Namen “martelaren” op muren gekrast
Op de muur langs de weg die langs de haven loopt, staan de namen gekrast van de “martelaren” die door de explosie zijn omgekomen. Foto’s van kinderen vervagen al door het verstrijken van de tijd. Voor de ruïnes van de reusachtige graansilo’s die werden verwoest door de explosie van ongeveer 2750 ton ammoniumnitraat staat nu een immens beeldhouwwerk van verwrongen metaal, een menselijke vorm met een metalen duif aan het uiteinde van een uitgestrekte arm. “Het is opgericht door de demonstranten van de ‘thawra’ – de revolutie – die al sinds oktober 2019 protesteren tegen de regering. Dat het ammoniumnitraat sinds 2014 zonder behoorlijk toezicht in een hangar was opgeslagen was een daad van grove onverantwoordelijkheid van de autoriteiten. Zij blijven de verantwoordelijkheid echter ontkennen en geven elkaar de schuld. “De mensen pikken het gewoon niet meer van van het politieke establishment dat deze de buit onderling verdeelt zonder zich te bekommeren om de noden van het volk…”, legt advocaat Wajih Raad uit.
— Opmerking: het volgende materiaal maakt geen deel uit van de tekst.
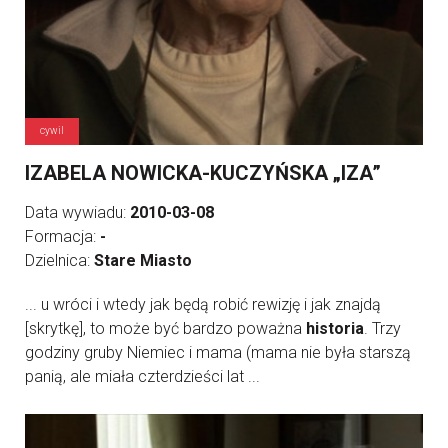
cywil
IZABELA NOWICKA-KUCZYŃSKA „IZA”
Data wywiadu:
2010-03-08
Formacja:
-
Dzielnica:
Stare Miasto
... u wróci i wtedy jak będą robić rewizję i jak znajdą
[skrytkę], to może być bardzo poważna
historia
. Trzy
godziny gruby Niemiec i mama (mama nie była starszą
panią, ale miała czterdzieści lat ...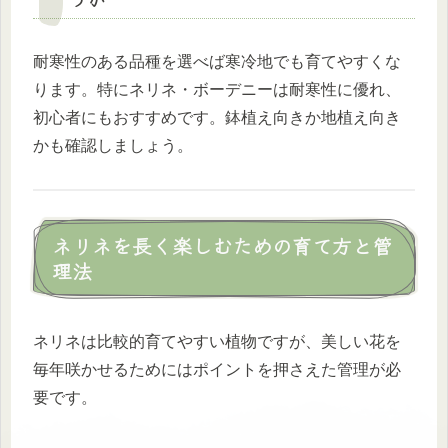
耐寒性のある品種を選べば寒冷地でも育てやすくな
ります。特にネリネ・ボーデニーは耐寒性に優れ、
初心者にもおすすめです。鉢植え向きか地植え向き
かも確認しましょう。
ネリネを長く楽しむための育て方と管
理法
ネリネは比較的育てやすい植物ですが、美しい花を
毎年咲かせるためにはポイントを押さえた管理が必
要です。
De broer van pater Samih Raad, die vertegenwoordigers van Kerk in Nood rondleidt door de straten van de wijk Gemmayzé, laat de vele littekens zien van die noodlottige 4 augustus 2020.
Veel winkels zijn gesloten, restaurants die ooit de straten omzoomden, zijn bijna allemaal gesloten. De wijk lijkt dood – niet meer zoals vroeger in de jaren voor de crisis. “De sfeer is diep pessimistisch; mensen zouden graag weg willen kunnen, maar hoe?” Wajih wil, tegen alle verwachtingen in, optimistisch blijven: “Het gaat een paar jaar duren, maar we komen er wel overheen!” Anderen zijn sceptischer. In de wijk Mar Mikhaël, waar het imposante hoofdkantoor staat van de Libanese elektriciteitsmaatschappij, een vervallen gebouw waarvan de lege ramen wijd openstaan, is een grote muurschildering gemaakt met de woorden: “Wat heeft de toekomst voor ons in petto?”
Gist van de samenleving
Dankzij de hulp van donateurs van Kerk in Nood (ACN), blijft de hoop levend. In 2020 werd 2.738.000 euro geïnvesteerd in de wederopbouw van pastorale infrastructuur die door de explosie is verwoest, en nog eens 2.250, 999 euro in noodhulp. Samen met projecten voor pastorale ondersteuning, vervoer en basisbestaansmiddelen – is voor een totaal van bijna 5.439.000 euro besteed. Het lijkt een druppel op een gloeiende plaat. Maar niets is minder, vertelt pater Père Raymond Abdo, provinciaal van de Orde van de Ongeschoeide Karmelieten in Libanon, die Kerk in Nood welkom heet in het klooster van Onze Lieve Vrouw van de Berg Karmel in Hazmieh, een van de voorsteden van Beiroet. “Paus Franciscus heeft ons hoop gegeven dat we deze crisis het hoofd kunnen bieden, met zijn oproep aan de universele Kerk om ons niet ten onder te laten gaan. De paus laat de Kerk in Libanon niet in de steek! We herwinnen een zekere mate van vertrouwen, ondanks alle moeilijkheden. Waarom zouden we bang zijn voor anderen als we vertrouwen hebben in Jezus Christus? Het gist mag dan klein zijn in hoeveelheid, maar het kan het hele brood doen rijzen!”